= Vogue Records =

American record label (1946–1947)

The first and most popular release from Vogue in the U.S.

Vogue Records was a short-lived United States–based record label of the 1940s, noted for the artwork embedded in the records themselves. Founded in 1946 as part of Sav-Way Industries of Detroit, Michigan, the discs were initially a hit, because of the novelty of the colorful artwork, and the improved sound compared to the shellac records dominant at the time. The discs were manufactured by first sandwiching printed illustrations around a core of aluminum, then coating both sides with clear vinyl upon which the grooves were stamped.

The company went out of business the following year, having released between 67 and 74 double-sided 78 rpm gramophone records.

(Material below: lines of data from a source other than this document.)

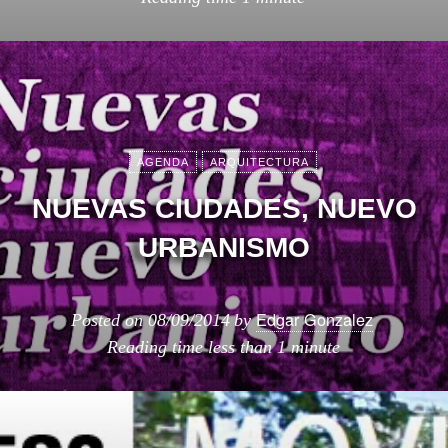
AGENDA
ARQUITECTURA
NUEVAS CIUDADES, NUEVO
URBANISMO
Edgar Gonzalez
Posted on
08/09/2014
by
Reading time
less than 1 minute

Some of the Vogue issues were re-releases of recordings originally issued by other companies.

The colorful artwork on the records have made Vogue Records a collector's item.

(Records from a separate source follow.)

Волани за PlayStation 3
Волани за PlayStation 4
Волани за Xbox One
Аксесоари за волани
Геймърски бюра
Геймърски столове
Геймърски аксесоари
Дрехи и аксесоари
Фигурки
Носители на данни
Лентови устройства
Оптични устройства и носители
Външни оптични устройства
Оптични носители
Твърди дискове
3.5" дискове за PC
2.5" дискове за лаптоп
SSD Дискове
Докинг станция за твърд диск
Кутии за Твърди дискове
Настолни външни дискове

Two releases on the Vogue label have been the source of much collector debate over the years: the 1946 releases by the country swing group the Down Homers "Who's Gonna Kiss You When I'm Gone?" and "Boogie Woogie Yodel" have often been cited as featuring the earliest recorded performances by future rock and roll pioneer Bill Haley, who was a member of the group in 1946. However this rumor was later debunked by surviving members of the Down Homers as well as Haley researchers. Nonetheless, the Vogue Down Homers releases are considered among the more collectable of the label's releases.